Le risque politique a-t-il disparu cette année ?

29 janvier 2021

Monthly House View - Février 2021 - Télécharger ici

Les stigmates de la COVID-19 sont partout, sauf peut-être dans les prix de marchés boursiers...

A force d’être tirés à la hausse par le soutien monétaire et budgétaire, puis par les annonces de mise au point des vaccins, les marchés ont fini par ne regarder que les bonnes nouvelles et semblent s’immuniser contre les facteurs d’inquiétude et d’incertitude.

Pourtant, les raisons d’être plus prudent qu’en fin d’année dernière sont multiples ; une nouvelle vague liée au variant britannique, une tendance macroéconomique qui pourrait décevoir au premier trimestre, et un rebond des marchés de fin d’année qui intègrent déjà le potentiel de rebond des résultats et qui laisse donc peu de place pour les mauvaises surprises.

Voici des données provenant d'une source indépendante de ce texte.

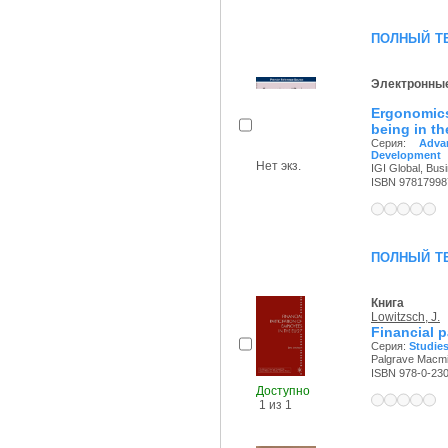
полный т
Электронные
Ergonomics
being in t
Серия:
Adva
Development
Нет экз.
IGI Global, Bus
ISBN 97817998
полный т
Книга
Lowitzsch, J.
Financial p
Серия:
Studies
Palgrave Macmil
ISBN 978-0-23
Доступно
1 из 1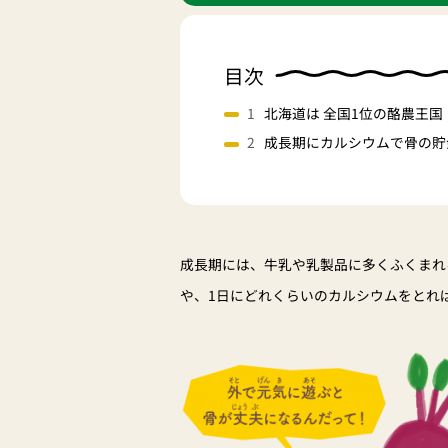
目次
北海道は 全国1位の酪農王国
成長期にカルシウムで骨の貯
成長期には、牛乳や乳製品に多くふくまれ
や、1日にどれくらいのカルシウムをとれ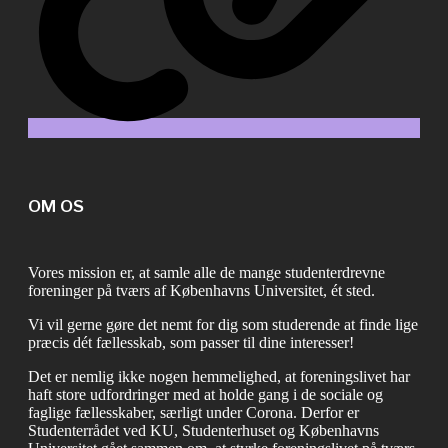
OM OS
Vores mission er, at samle alle de mange studenterdrevne
foreninger på tværs af Københavns Universitet, ét sted.
Vi vil gerne gøre det nemt for dig som studerende at finde lige
præcis dét fællesskab, som passer til dine interesser!
Det er nemlig ikke nogen hemmelighed, at foreningslivet har
haft store udfordringer med at holde gang i de sociale og
faglige fællesskaber, særligt under Corona. Derfor er
Studenterrådet ved KU, Studenterhuset og Københavns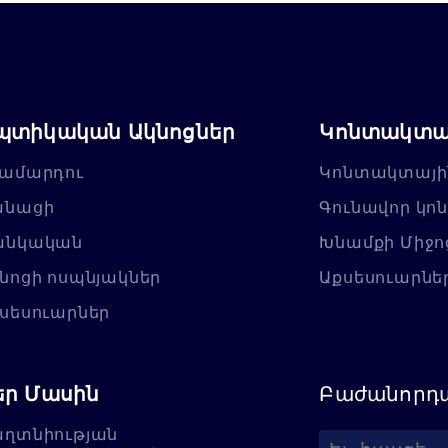
պտիկական Ակնոցներ
Կոնտակտայ
ամարդու
Կոնտակտայի
անացի
Գունավոր կո
անկական
Խնամքի Միջո
նոցի ոսպնյակներ
Աքսեսուարնե
սեսուարներ
եր Մասին
Բաժանորդա
ղտնիության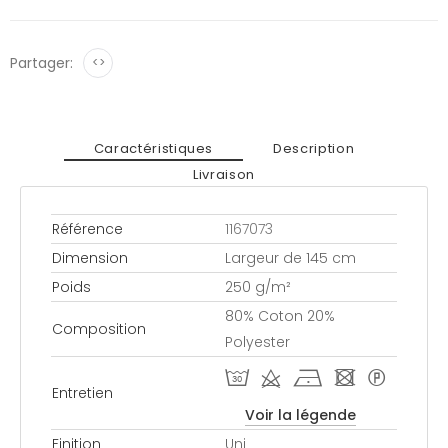
Partager:
<>
Caractéristiques
Description
Livraison
Référence
1167073
Dimension
Largeur de 145 cm
Poids
250 g/m²
80% Coton 20%
Composition
Polyester
T d h - *
Entretien
Voir la légende
Finition
Uni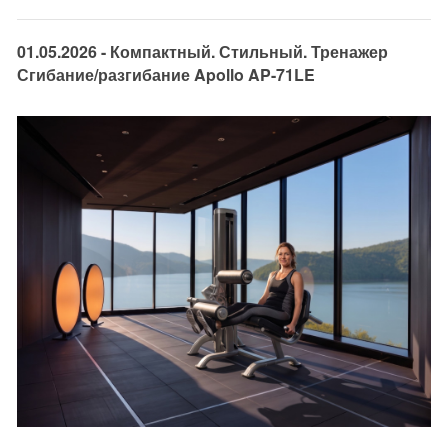
01.05.2026 - Компактный. Стильный. Тренажер
Сгибание/разгибание Apollo AP-71LE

Le facteur politique pourrait aussi être un invité-surprise de l’année 2021. Les derniers mois et trimestres ont été une succession de bonnes nouvelles sur le plan politique : un accord sur le plan de relance européen, une victoire sans ombre de Joe Biden, un accord arraché sur le Brexit. Pour autant, les facteurs d’incertitude politique pourraient refaire surface, à commencer par l’Europe : même si les marchés sont habitués à un retour régulier de l’instabilité gouvernementale en Italie, le taux 10 ans italien n’intègre pas beaucoup de risque. Le règne d’Angela Merkel prendra fin à l’automne et la France se préparera bientôt à sa prochaine élection présidentielle.

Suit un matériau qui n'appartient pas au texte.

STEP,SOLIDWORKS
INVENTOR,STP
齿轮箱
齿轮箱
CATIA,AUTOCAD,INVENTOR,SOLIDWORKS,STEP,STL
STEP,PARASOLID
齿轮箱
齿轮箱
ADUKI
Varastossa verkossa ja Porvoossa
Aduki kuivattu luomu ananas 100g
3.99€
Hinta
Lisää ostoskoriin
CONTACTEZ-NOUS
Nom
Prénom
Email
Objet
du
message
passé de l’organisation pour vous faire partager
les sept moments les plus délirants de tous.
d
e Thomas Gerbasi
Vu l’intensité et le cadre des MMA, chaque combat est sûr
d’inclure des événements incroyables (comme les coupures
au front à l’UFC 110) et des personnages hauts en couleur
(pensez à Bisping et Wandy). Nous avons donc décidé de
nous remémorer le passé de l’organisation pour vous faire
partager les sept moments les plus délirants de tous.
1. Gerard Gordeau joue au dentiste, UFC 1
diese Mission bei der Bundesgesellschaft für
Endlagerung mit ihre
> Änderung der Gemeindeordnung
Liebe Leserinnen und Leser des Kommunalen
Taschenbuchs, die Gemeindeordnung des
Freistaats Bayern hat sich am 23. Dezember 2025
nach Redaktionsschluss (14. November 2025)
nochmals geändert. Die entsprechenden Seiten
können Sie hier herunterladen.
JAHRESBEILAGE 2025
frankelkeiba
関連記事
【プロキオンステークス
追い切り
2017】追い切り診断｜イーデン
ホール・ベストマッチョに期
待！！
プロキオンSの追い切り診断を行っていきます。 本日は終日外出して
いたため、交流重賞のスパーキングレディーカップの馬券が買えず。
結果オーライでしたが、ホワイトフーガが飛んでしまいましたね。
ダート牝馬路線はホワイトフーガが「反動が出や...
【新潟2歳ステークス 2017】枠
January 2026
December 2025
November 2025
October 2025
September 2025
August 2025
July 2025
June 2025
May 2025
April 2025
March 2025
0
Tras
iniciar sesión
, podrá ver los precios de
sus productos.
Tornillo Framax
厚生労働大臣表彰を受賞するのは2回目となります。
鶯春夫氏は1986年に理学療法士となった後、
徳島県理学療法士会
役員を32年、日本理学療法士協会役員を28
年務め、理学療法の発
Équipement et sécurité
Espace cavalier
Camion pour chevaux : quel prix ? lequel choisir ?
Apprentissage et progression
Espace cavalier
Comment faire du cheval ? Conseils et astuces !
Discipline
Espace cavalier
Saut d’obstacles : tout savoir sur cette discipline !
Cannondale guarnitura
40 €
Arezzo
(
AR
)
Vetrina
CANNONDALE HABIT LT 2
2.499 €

En dehors d’Europe, l’optimisme un peu naïf né de l’élection américaine laissera progressivement la place à un retour à la réalité : celle d’une rivalité aiguisée avec la Chine et qui ne disparaît pas avec le départ de Trump de la Maison Blanche mais change de nature, avec une focalisation sur la technologie et son lien avec les enjeux géostratégiques. Enfin, la grande stabilité politique de la Chine ne signifie pas l’absence de risque pour les investisseurs comme en atteste l’impact des actions de Pékin sur plusieurs grandes sociétés cotées chinoises.

Pour autant, faut-il en faire un facteur déterminant, comment l’intégrer en termes d’allocation, et comment se positionner ? Dès lors que nous n’entrevoyons pas de risque systémique dans le facteur politique, il faudra donc supporter cette source possible de volatilité sans devenir court-termiste...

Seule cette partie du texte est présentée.